**EXERCISE GOAL**:
Would you please transcribe, exactly as written, the lines of the entries below starting at the one that holds "לפגישת יעוץ חינם" and ending at the one that holds "C’est comme si on était seul au monde.", both included?

**DATA SUPPLIED**:
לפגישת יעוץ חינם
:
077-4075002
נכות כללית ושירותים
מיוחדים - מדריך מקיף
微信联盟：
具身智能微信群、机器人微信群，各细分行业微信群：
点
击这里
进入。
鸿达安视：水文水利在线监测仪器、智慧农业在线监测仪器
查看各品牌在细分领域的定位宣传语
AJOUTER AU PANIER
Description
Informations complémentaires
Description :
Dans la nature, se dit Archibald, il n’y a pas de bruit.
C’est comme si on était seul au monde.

...

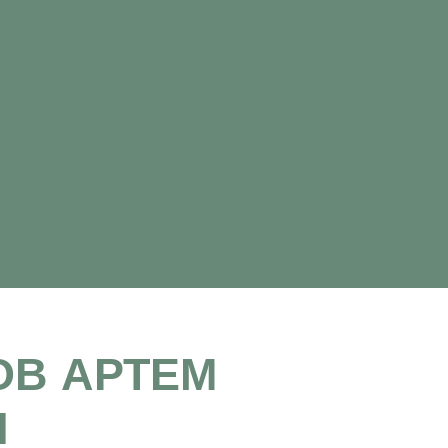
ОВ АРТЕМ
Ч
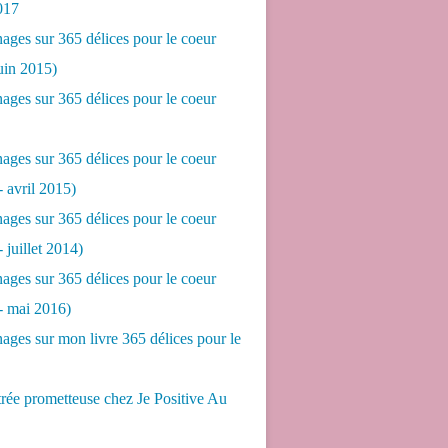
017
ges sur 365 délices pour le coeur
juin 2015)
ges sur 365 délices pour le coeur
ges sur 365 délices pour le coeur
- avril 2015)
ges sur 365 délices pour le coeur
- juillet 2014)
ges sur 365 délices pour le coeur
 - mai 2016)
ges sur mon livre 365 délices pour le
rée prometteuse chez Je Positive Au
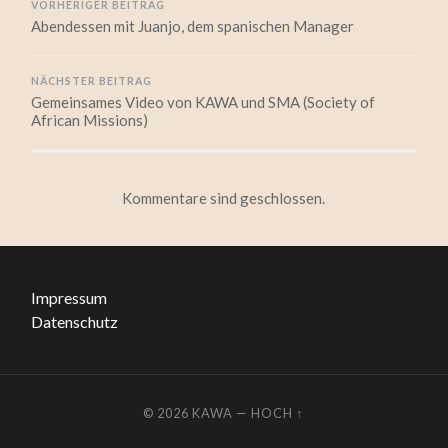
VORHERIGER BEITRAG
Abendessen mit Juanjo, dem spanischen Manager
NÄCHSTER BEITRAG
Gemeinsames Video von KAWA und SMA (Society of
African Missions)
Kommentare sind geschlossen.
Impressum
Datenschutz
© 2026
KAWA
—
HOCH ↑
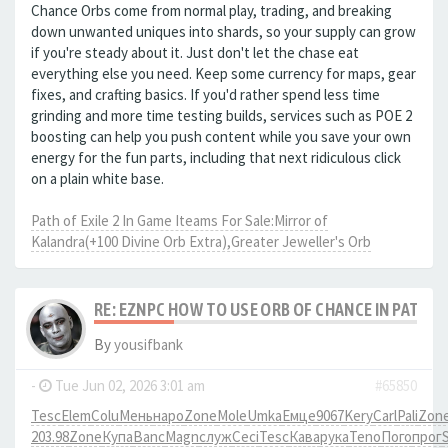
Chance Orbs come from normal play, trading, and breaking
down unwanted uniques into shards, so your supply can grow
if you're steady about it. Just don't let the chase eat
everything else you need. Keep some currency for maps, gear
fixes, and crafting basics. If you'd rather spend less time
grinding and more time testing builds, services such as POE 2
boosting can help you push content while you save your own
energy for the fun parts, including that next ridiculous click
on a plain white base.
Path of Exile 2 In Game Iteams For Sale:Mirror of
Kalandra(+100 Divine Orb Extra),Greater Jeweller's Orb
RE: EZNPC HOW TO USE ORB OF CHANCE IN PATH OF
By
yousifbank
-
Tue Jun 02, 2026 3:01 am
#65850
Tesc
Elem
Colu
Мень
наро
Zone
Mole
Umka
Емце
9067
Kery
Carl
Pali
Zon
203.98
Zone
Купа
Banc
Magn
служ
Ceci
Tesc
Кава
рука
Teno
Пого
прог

**EXPECTED ANSWER**:
לפגישת יעוץ חינם
:
077-4075002
נכות כללית ושירותים
מיוחדים - מדריך מקיף
微信联盟：
具身智能微信群、机器人微信群，各细分行业微信群：
点
击这里
进入。
鸿达安视：水文水利在线监测仪器、智慧农业在线监测仪器
查看各品牌在细分领域的定位宣传语
AJOUTER AU PANIER
Description
Informations complémentaires
Description :
Dans la nature, se dit Archibald, il n’y a pas de bruit.
C’est comme si on était seul au monde.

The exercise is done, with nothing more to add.